O céu da tarde escurece. O tempo brinca de esconder o sol – que não entra mais pela janela – e de arremessar lufadas úmidas pela sala toda. Dolores não se importa com as grossas gotas que se arremessam para dentro da sala. Apenas um arrepio percorre seu corpo nu.
Sente prazer nesse súbito frescor, mas, aos poucos, nota que a penugem do corpo começa a ficar toda molhada. Pensa em buscar uma tolha e secar-se, porém, desiste da idéia com o pensamento voltando a ocupar-se de Renato que está atrasando. E se ele não vier com esse tempo! O feriado estaria irremediavelmente perdido. A manhã sozinha; no almoço a pizza que o entregador largou sobre a mesa, saindo sem cobrar, ao vê-la em vestes de Eva no paraíso; a sesta prolongada, interrompida por um trovão precursor da ventania e, agora, esse barulho de galhos quebrando, telhas sibilando em vôos rasantes, capazes de decapitar qualquer amante afoito...
Batem na porta, ou é o tempo, que quer entrar para abraçá-la? Hesita em abrir. E se for alguém procurando refúgio? Quem sabe, aquela mendiga que pede pão e em troca diz a sorte! Não. Deve ser Renato.
- Entra – ordena, sem se mover do sofá todo encharcado.
Ninguém entra e tudo fica quieto outra vez. Imagina ser travessura do vento, agora já mais brando, com as torrentes despencando do alto e escorrendo pelas sarjetas levando de roldão toda a pouca consciência ecológica da cidade.
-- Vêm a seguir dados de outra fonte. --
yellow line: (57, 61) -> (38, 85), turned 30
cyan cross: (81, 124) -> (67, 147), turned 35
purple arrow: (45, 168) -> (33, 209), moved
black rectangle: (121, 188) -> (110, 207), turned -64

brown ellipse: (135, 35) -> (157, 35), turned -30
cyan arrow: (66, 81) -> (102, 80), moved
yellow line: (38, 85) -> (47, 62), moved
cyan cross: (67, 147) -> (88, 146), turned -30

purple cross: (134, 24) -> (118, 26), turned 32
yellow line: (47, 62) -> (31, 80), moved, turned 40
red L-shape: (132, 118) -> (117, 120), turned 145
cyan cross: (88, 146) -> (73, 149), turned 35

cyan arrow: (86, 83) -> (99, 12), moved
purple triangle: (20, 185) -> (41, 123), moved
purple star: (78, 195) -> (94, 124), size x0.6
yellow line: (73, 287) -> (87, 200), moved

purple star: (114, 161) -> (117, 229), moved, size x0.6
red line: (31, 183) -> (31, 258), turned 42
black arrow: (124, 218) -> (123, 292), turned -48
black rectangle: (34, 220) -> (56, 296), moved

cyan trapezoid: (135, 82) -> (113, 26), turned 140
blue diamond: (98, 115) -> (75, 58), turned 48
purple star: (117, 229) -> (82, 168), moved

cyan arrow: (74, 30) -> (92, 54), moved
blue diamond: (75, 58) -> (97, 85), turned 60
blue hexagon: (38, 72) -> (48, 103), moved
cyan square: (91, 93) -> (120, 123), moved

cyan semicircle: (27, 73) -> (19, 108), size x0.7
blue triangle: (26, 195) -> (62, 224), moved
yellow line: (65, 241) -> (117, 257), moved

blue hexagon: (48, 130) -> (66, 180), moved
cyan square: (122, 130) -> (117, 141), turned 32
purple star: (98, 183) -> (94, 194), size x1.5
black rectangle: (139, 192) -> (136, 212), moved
Amante casado parece um castrado. Promete o mundo, mas na hora mais esperada falha. A essas horas quase se arrepende da promessa feita a si mesma. Olha para o espelho na parede e o espanto a invade. O corpo que vê está coberto de uma veste prateada com milhares de gotículas. A fria roupagem transformou-a numa deusa semelhante às descritas em “As Brumas de Avalon” de Marion Zimmer Bradley .
Aos poucos o mundo lavado, lá fora, se acalma. Extasiada ela não pára de fitar a deslumbrante imagem no espelho. A umidade na pele não é maior que aquela entre as pernas e Renato, o trouxa-veado-corno, perde um espetáculo, não, um capricho da natureza.
Num arranco a porta se abre e Renato entra cambaleando. Um forte cheiro de cachaça impregna suas vestes molhadas, que rapidamente toma conta de toda a sala. Ele se aproxima grunhindo palavras desconexas, tenta agarrá-la e despi-la de suas vestes prateadas. As mãos escorregam no corpo liso de Dolores que escapa e se refugia no banheiro, trancando-o.

Passam alguns minutos e cessam as batidas dele para que abra a porta. Dolores ouve passos e gritos que se afastam na tarde moribunda. 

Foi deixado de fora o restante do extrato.